MERINGANKAN (إِنَّ), (أَنَّ), (كَأَنَّ) DAN (لَكِنَّ)


Diperbolehkan untuk meringankan (إِنَّ), (أَنَّ), (كَأَنَّ) dan (لَكِنَّ) dengan membuang nun yang kedua, sehingga diucapkan (إِنْ), (أَنْ), (كَأَنْ) dan (لَكِنْ).
a.   Meringankan (إِنَّ) yang Dikasrah[1]

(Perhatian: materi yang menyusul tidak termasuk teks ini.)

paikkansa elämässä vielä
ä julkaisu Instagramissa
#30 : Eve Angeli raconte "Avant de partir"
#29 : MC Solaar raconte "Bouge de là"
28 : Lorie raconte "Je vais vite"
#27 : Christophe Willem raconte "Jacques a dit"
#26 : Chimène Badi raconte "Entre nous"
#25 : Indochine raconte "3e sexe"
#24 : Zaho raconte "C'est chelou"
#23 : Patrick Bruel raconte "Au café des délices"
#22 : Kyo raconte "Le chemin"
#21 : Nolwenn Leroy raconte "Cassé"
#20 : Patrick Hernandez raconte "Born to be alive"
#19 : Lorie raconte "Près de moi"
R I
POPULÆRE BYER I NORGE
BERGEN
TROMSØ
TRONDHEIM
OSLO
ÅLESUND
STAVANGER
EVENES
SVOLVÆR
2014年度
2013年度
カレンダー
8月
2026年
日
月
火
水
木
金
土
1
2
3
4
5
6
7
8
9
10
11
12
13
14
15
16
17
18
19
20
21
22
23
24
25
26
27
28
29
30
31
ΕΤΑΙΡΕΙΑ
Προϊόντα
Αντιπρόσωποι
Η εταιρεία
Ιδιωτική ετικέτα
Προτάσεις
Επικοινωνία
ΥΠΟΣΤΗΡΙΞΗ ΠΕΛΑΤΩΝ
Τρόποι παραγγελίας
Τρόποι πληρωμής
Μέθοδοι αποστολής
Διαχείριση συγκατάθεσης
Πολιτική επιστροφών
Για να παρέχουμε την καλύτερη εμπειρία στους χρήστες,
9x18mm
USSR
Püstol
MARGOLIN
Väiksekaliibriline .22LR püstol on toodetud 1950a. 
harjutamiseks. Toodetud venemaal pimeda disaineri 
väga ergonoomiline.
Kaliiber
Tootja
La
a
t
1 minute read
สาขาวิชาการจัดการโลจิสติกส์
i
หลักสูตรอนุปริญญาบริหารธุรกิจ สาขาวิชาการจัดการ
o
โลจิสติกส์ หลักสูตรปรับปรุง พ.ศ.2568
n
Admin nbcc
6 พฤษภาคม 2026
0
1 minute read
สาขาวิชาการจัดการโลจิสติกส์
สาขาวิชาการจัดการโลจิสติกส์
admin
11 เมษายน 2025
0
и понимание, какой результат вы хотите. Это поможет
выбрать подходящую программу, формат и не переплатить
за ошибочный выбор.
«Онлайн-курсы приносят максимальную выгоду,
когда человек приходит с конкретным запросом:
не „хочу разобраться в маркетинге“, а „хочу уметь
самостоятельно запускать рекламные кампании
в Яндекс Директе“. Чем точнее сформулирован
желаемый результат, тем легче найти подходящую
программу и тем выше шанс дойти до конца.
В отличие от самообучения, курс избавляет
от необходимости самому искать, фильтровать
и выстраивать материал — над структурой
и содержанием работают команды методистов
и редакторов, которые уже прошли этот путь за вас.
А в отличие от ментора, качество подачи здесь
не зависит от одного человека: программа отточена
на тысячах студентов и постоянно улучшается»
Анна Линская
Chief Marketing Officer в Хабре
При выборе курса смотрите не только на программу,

Jika (إِنَّ) diringankan, maka dia wajib muhmal, jika yang menyandinginya adalah fi’il, seperti (وَ إِنْ نَظُنُّكَ لَمِنَ الْكاَذِبِيْنَ). Dan jika yang menyandinginya adalah isim, maka yang banyak dan biasanya adalah memuhmalkannya, seperti (إِنْ اَنْتَ لَصَادِقٌ), dan qalil hukumnya mengamalkannya, seperti (إِنْ زَيْداً مُنْطَلِقٌ). Ketika (إِنَّ) diringankan dan dimuhmalkan, maka wajib adanya lam yang difathah, seperti (إِنْ سَعِيْدٌ لَمُجْتَهِدٌ) untuk membedakan antara (إِنَّ) yang diringankan dengan (إِنْ) nafi, supaya tidak terjadi kesamaran. Lam tersebut dinamakan Lam Fariqah. Ketika diamankan dari keserupaan, maka diperbolehkan untuk meninggalkan lam,
أَناَ ابْنُ أُباَةِ الضَّيْمِ مِنْ آلِ ماَلِكٍ * وَ إِنْ ماَلِكٌ كاَنَتْ كِرَامَ الْمَعاَدِنِ
Karena disini adalah maqam pujian, sehingga dilarang jika adanya (إِنْ) tersebut untuk nafi. Jika tidak, maka maqam pujian akan berubah menjadi maqam hinaan. Ketika (إِنَّ) diringankan, maka tidak ada fi’il yang menyandinginya kecuali fi’il yang bisa merusak hukumnya mubtada’ dan khabar (: fi’il nasikh), yaitu (كاَنَ) dan sesamanya, (كاَدَ) dan sesamanya dan (ظَنَّ) dan sesamanya. Ketika itu, maka lam fariqah masuk pada juz yang menjadi khabar. Kebanyakan fi’il nasikh yang menyandinginya adalah berupa madli, (وَ إِنْ كاَنَتْ لَكَبِيْرَةً إِلاَّ عَلَى الَّذِيْنَ هَدَى اللهُ), namun terkadang berupa fi’il mudlari’, (وَ إِنْ نَظُنُّكَ لَمِنَ الْكاَذِبِيْنَ). Masuknya (إِنْ) yang merupakan peringanan pada selain fi’il nasikh adalah syadz dan langka, sehingga apa yang datang darinya tidak boleh diqiyaskan, (إِنْ يَزِيْنُكَ لَنَفْسُكِ وَ إِنْ يُشِيْنُكَ لَهِيَهْ).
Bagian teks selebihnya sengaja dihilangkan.